Versuchung statt Vertrauen
Sie erinnern sich noch an die legendäre Parlamentsnacht Ende September 2008? Damals beschlossen die Parteien kurz vor der Nationalratswahl mit wild wechselnden Mehrheiten noch schnell ein paar Goodies für ihre Kernschichten – die in Summe fette 2,8 Milliarden ausmachten: den Wegfall der Studiengebühren, die Halbierung der Mehrwertsteuer auf Medikamente, einen neuen Heizkostenzuschuss für Mindestpensionisten und so weiter und so fort.
Gestehen sich SPÖ und ÖVP bei einem gemeinsamen Weiterregieren koalitionsfreie Räume zu, würden damit Abstimmungstohuwabohus wie einst Tür und Tor geöffnet. Denn für beide Parteien wäre die Versuchung bei Verhandlungsblockaden – für die Rot und Schwarz ohnehin berühmt-berüchtigt sind – allzu groß, sich eben andere Mehrheiten im Nationalrat für ihre Anliegen zu suchen.

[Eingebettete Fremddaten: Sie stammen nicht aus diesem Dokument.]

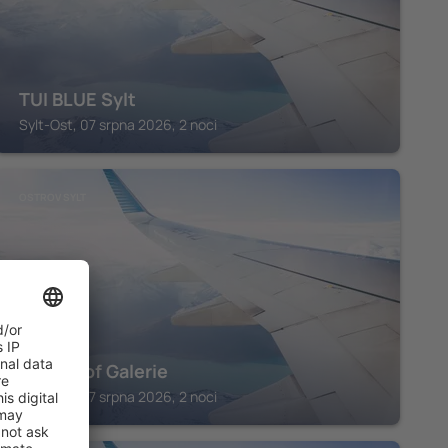
TUI BLUE Sylt
Sylt-Ost, 07 srpna 2026, 2 noci
OSTROV SYLT
Hotel Hof Galerie
Sylt-Ost, 07 srpna 2026, 2 noci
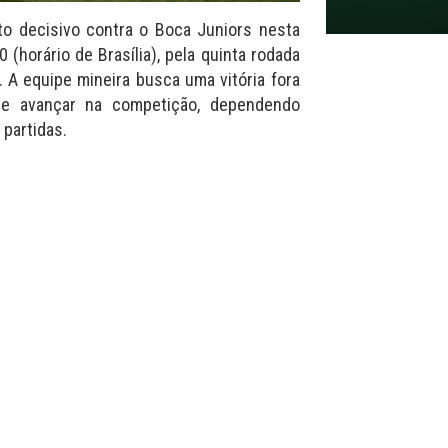
to decisivo contra o Boca Juniors nesta
 (horário de Brasília), pela quinta rodada
 A equipe mineira busca uma vitória fora
e avançar na competição, dependendo
partidas.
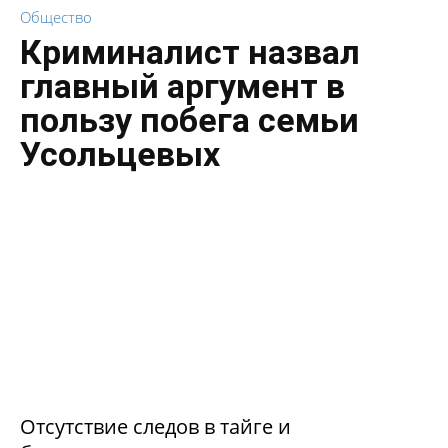
Общество
Криминалист назвал
главный аргумент в
пользу побега семьи
Усольцевых
Отсутствие следов в тайге и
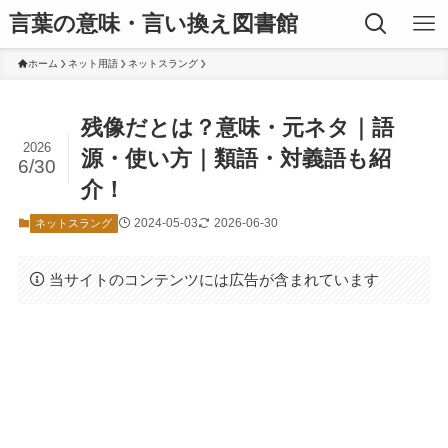
言葉の意味・言い換え図書館
ホーム
ネット用語
ネットスラング
残像だとは？意味・元ネタ｜語
2026
源・使い方｜類語・対義語も紹
6/30
介！
2024-05-03
2026-06-30
ネットスラング
当サイトのコンテンツには広告が含まれています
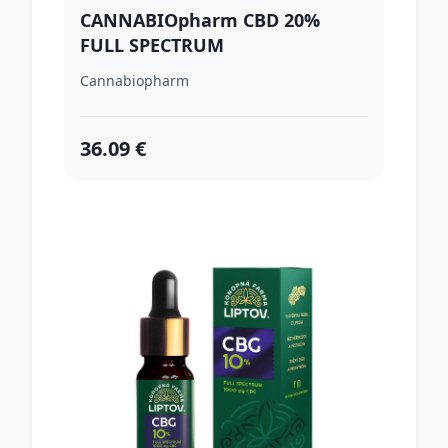
CANNABIOpharm CBD 20%
FULL SPECTRUM
Cannabiopharm
36.09 €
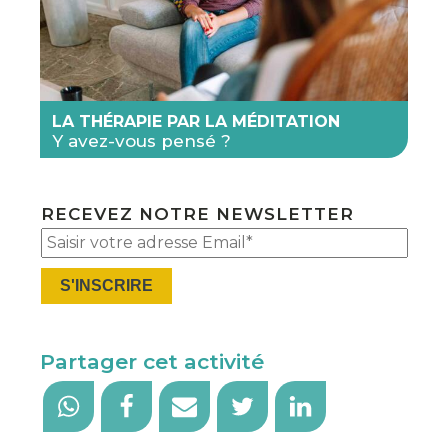
LA THÉRAPIE PAR LA MÉDITATION
Y avez-vous pensé ?
RECEVEZ NOTRE NEWSLETTER
Plea
Partager cet activité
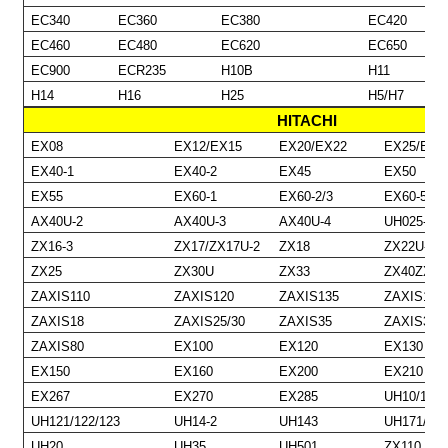
EC340
EC360
EC380
EC420
EC460
EC480
EC620
EC650
EC900
ECR235
H10B
H11
H14
H16
H25
H5/H7
HITACHI
EX08
EX12/EX15
EX20/EX22
EX25/EX3
EX40-1
EX40-2
EX45
EX50
EX55
EX60-1
EX60-2/3
EX60-5
AX40U-2
AX40U-3
AX40U-4
UH025-7
ZX16-3
ZX17/ZX17U-2
ZX18
ZX22U-2
ZX25
ZX30U
ZX33
ZX40ZX48
ZAXIS110
ZAXIS120
ZAXIS135
ZAXIS15
ZAXIS18
ZAXIS25/30
ZAXIS35
ZAXIS35U
ZAXIS80
EX100
EX120
EX130
EX150
EX160
EX200
EX210
EX267
EX270
EX285
UH10/12
UH121/122/123
UH14-2
UH143
UH171/17
UH20
UH35
UH501
ZX110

Kein Regierungspakt kann derart eng geschnürt, kein koalitionsfreier Raum begrenzt genug definiert sein, dass sich die Klubobleute mit ihren erfahrenen Stäben nicht sofort auf die Suche nach allen Schlupflöchern begeben würden, um mit anderen Partnern möglichst oft gemeinsame Sache zu machen. Und absehbar ist auch: Nach dem ersten Seitensprung – selbst wenn legitimiert – wäre das Vertrauen zwischen Genossen und Bürgerlichen wieder einmal zerrüttet – und ihr ewiger Dauerstreit, den ja angeblich alle so satthaben, für ein weiteres halbes Jahrzehnt prolongiert.